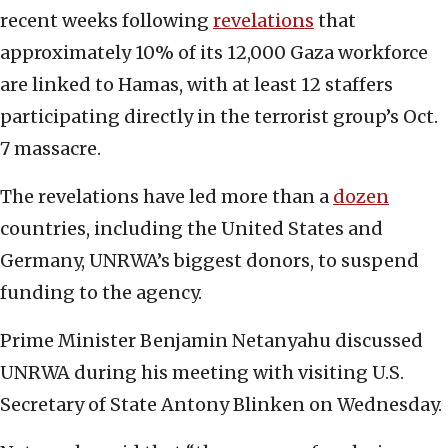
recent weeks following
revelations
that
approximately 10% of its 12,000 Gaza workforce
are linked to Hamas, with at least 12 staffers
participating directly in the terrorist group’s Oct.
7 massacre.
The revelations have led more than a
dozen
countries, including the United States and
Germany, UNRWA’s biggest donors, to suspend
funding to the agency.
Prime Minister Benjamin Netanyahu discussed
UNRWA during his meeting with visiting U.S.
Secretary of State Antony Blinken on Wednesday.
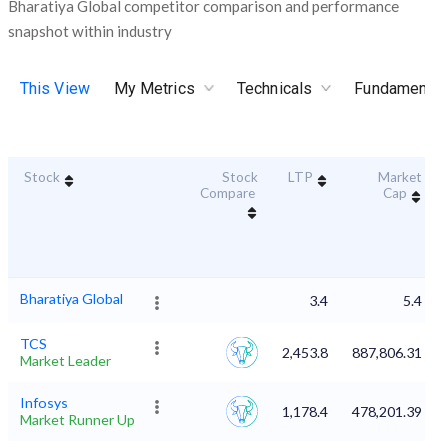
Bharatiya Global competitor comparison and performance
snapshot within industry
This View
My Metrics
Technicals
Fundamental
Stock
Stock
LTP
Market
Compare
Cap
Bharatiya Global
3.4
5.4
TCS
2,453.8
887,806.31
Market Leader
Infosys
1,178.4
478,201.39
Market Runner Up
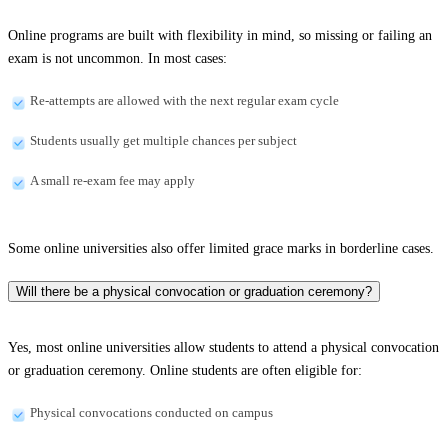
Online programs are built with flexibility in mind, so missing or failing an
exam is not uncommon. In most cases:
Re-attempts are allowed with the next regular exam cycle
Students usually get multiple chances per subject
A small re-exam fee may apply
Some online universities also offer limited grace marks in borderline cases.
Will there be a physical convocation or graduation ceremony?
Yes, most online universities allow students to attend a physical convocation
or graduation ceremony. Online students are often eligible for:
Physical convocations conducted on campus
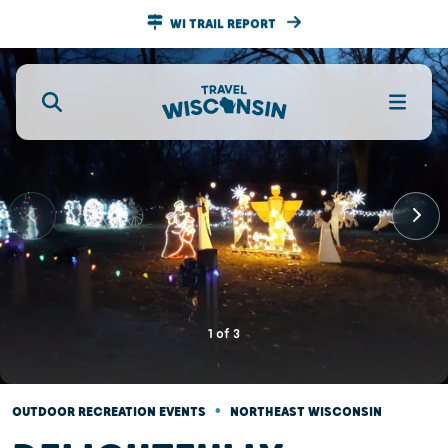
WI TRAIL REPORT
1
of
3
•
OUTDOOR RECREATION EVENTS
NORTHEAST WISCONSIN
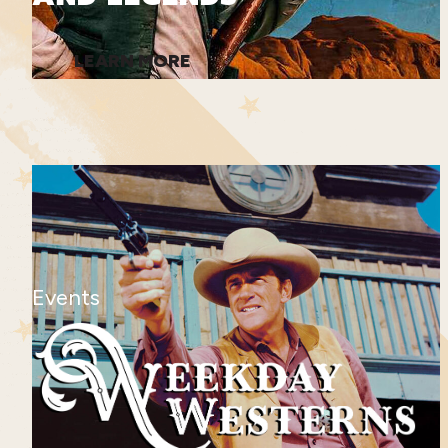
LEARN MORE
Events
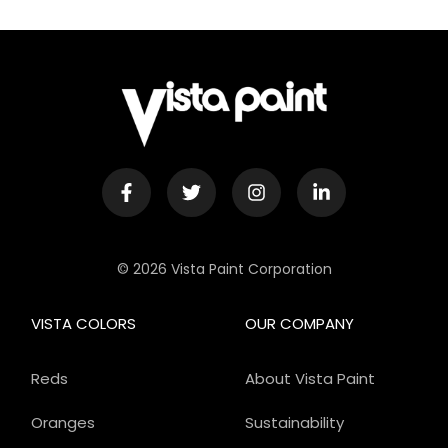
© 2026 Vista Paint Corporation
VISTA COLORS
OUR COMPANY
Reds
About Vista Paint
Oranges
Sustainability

======

WORK ORDER: Filter the records for lines holding the string "ceremony". Copy each one.

SOLUTION:
Will there be a physical convocation or graduation ceremony?
or graduation ceremony. Online students are often eligible for:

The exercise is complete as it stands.